Simran Khanuja

Carnegie Mellon University

Position: PhD Candidate
Rising Stars year of participation: 2025
Bio

Simran Khanuja is a PhD student at the Language Technologies Institute in the School of Computer Science at Carnegie Mellon University since August 2022. Her research focuses on expanding the capabilities of multimodal systems to serve a wide range of users across languages and cultures, with applications in localization, information access, conversational AI, education, and assistive technologies. Previously, she was a Pre-Doctoral Researcher at Google Research and worked at Microsoft Research. She has made contributions towards advancing under-represented languages in NLP and her work has been published at top NLP conferences like ACL and EMNLP, including best paper awards at EMNLP 2024, IEEE BigData 2024, and SLT 2022. She is also a recipient of the Waibel Presidential Fellowship for 2024-25 and has been recognized as a Rising Star in AI by the University of Michigan.

Areas of Research
  • Natural Language and Speech Processing
Towards Culturally Inclusive Multimodal Systems

Current machine translation systems translate words, but yet fail to truly bridge cultures. In today’s digital ecosystem, content is multimodal, demanding not just linguistic adaptation but also visual and cultural alignment. My research operationalizes the extension of translation beyond language, addressing all modalities in content, starting with the visual modality.

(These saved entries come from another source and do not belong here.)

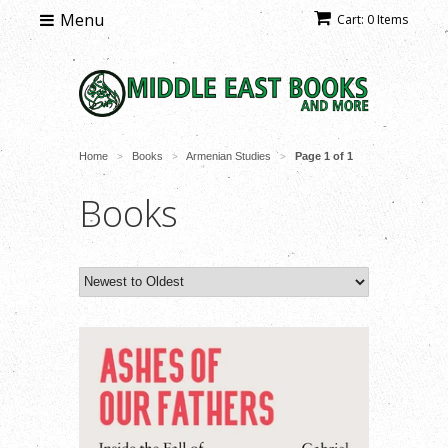
Menu
Cart: 0 Items
Home
Books
Armenian Studies
Page 1 of 1
>
>
>
Books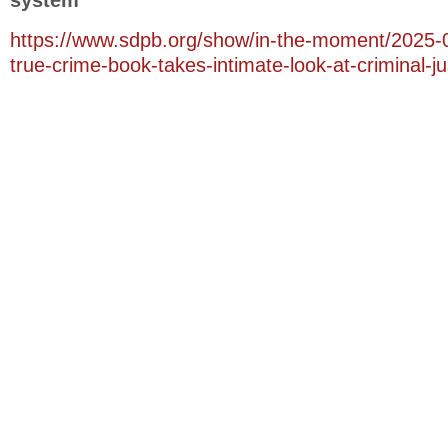
system
https://www.sdpb.org/show/in-the-moment/2025-
true-crime-book-takes-intimate-look-at-criminal-j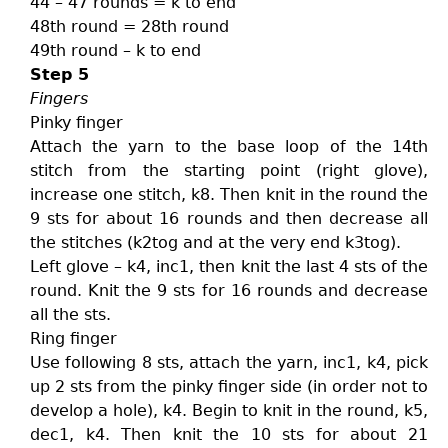
44 – 47 rounds = k to end
48th round = 28th round
49th round – k to end
Step 5
Fingers
Pinky finger
Attach the yarn to the base loop of the 14th
stitch from the starting point (right glove),
increase one stitch, k8. Then knit in the round the
9 sts for about 16 rounds and then decrease all
the stitches (k2tog and at the very end k3tog).
Left glove – k4, inc1, then knit the last 4 sts of the
round. Knit the 9 sts for 16 rounds and decrease
all the sts.
Ring finger
Use following 8 sts, attach the yarn, inc1, k4, pick
up 2 sts from the pinky finger side (in order not to
develop a hole), k4. Begin to knit in the round, k5,
dec1, k4. Then knit the 10 sts for about 21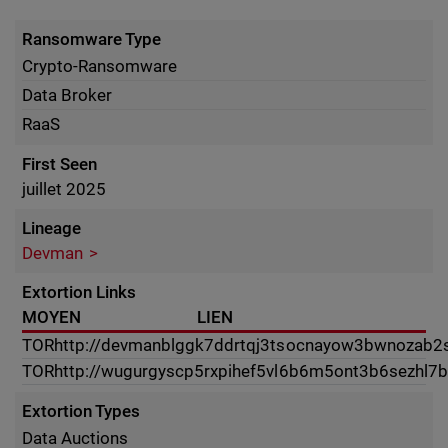
Ransomware Type
Crypto-Ransomware
Data Broker
RaaS
First Seen
juillet 2025
Lineage
Devman
Extortion Links
MOYEN
LIEN
TOR
http://devmanblggk7ddrtqj3tsocnayow3bwnozab2s4
TOR
http://wugurgyscp5rxpihef5vl6b6m5ont3b6sezhl7
Extortion Types
Data Auctions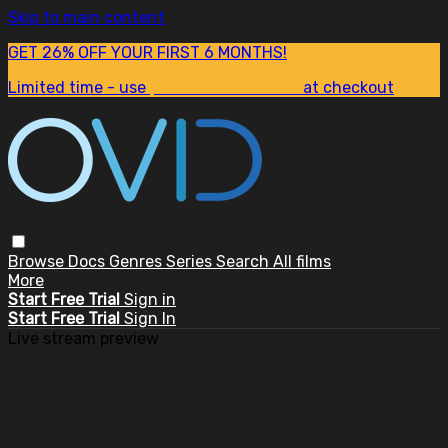
Skip to main content
GET 26% OFF YOUR FIRST 6 MONTHS!
Limited time - use
promo code:
SUM26
at checkout
Browse
Docs
Genres
Series
Search
All films
More
Start Free Trial
Sign in
Start Free Trial
Sign In
Live stream preview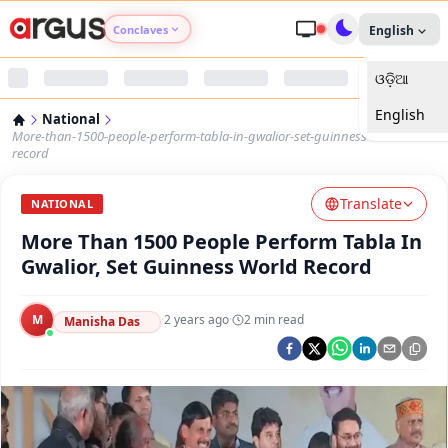
Conclaves
English
ଓଡ଼ିଆ
Argus Agri Vikas
English
National
Argus Nari Shakti
More-than-1500-people-perform-tabla-in-gwalior-set-guinness-world-
record
Argus Education Next
Translate
NATIONAL
More Than 1500 People Perform Tabla In
Argus Health Connect
Gwalior, Set Guinness World Record
Argus Swaad Odisha
M
·
2 years ago
·
2
min read
Manisha Das
Argus Chalo Dekhein Apna Desh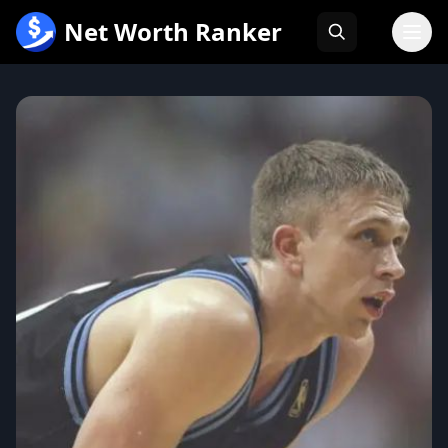
跳
Net Worth Ranker
至
内
容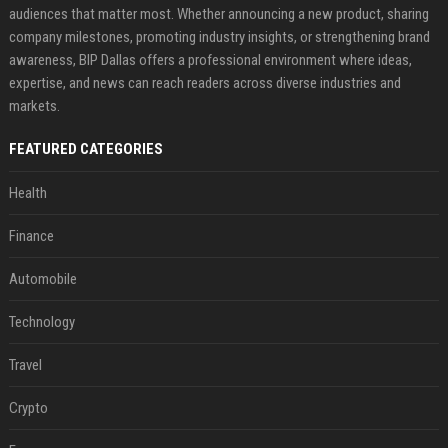
audiences that matter most. Whether announcing a new product, sharing
company milestones, promoting industry insights, or strengthening brand
awareness, BIP Dallas offers a professional environment where ideas,
expertise, and news can reach readers across diverse industries and
markets.
FEATURED CATEGORIES
Health
Finance
Automobile
Technology
Travel
Crypto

I first developed test sets and robust evaluation tools to measure how well models localize images for diverse cultural contexts. Recognizing both the scarcity of data and limitations of current models in cultural localization, I then designed platforms that empower translators to adapt multimodal content. These platforms harness state-of-the-art LLMs and diffusion models, making the platform accessible through simple text prompts. In parallel, I have worked on advancing end-to-end multimodal models, enhancing their cultural understanding and reasoning capabilities.

My overarching goal is to build systems that can both generate and interpret culturally aligned multimodal content, while working in tandem with human experts whose contextual knowledge remains essential to make them work in the real world across varied domains and tasks.